[Alec Forbes of Howglen by George MacDonald]@TWC D-Link bookAlec Forbes of Howglen CHAPTER XVIII 6/9
He had neither a very high sense of honour, nor any principles to come and go upon; but he had a considerable amount of devotion to his party, which is the highest form of conscience to be found in many. "Tell me their names, sir ?" Curly was still silent. But a white-headed urchin, whom innumerable whippings, not bribes, had corrupted, cried out in a wavering voice: "Sanny Forbes was ane o' them; an' he's no here, 'cause Juno worried him." The poor creature gained little by his treachery; for the smallest of the conspirators fell on him when school was over, and gave him a thrashing, which he deserved more than ever one of Malison's. But the effect of Alec's name on the master was talismanic.
He changed his manner at once, sent Curly to his seat, and nothing more was heard of Juno or her master. The opposite neighbours stared across, the next morning, in bewildered astonishment, at the place where the shop of Robert Bruce had been wont to invite the public to enter and buy.
Had it been possible for an avalanche to fall like a thunderbolt from the heavens, they would have supposed that one had fallen in the night, and overwhelmed the house.

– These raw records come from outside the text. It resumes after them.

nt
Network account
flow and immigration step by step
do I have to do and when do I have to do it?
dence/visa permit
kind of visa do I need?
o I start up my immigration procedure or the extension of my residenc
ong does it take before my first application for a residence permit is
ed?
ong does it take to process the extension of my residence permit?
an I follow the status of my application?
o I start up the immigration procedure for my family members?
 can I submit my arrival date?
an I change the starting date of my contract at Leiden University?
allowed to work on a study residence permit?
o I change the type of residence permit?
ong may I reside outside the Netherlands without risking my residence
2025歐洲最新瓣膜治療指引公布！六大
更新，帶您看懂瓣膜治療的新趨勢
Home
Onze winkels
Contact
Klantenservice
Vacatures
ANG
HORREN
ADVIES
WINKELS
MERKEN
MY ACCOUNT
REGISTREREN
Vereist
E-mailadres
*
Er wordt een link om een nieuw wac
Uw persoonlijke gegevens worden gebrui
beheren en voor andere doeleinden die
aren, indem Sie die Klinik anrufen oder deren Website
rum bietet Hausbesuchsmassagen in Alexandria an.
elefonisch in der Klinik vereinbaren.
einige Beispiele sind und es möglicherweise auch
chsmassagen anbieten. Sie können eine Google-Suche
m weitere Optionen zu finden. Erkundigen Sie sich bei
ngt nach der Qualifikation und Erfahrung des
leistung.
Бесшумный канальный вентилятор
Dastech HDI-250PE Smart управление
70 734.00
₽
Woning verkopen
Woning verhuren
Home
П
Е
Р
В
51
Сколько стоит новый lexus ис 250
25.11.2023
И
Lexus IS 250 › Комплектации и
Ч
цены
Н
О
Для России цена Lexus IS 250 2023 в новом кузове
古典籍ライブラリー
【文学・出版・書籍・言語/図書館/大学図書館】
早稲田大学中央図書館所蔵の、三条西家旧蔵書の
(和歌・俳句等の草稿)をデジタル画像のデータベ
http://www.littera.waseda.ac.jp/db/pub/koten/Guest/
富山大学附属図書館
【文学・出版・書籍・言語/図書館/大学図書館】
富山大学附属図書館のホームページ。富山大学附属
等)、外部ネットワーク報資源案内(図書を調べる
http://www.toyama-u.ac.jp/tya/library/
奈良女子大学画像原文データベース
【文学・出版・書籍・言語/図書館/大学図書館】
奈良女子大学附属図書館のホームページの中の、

Door and windows were invisible, buried with the rude pavement in front beneath a mass of snow.
Spades and shovels in boys' hands had been busy for hours during the night, throwing it up against the house, the door having first been blocked up with a huge ball, which they had rolled in silence the whole length of the long street. Bruce and his wife slept in a little room immediately behind the shop, that they might watch over their treasures; and Bruce's first movement in the morning was always into the shop to unbolt the door and take down the shutters.
His astonishment when he looked upon a blank wall of snow may be imagined.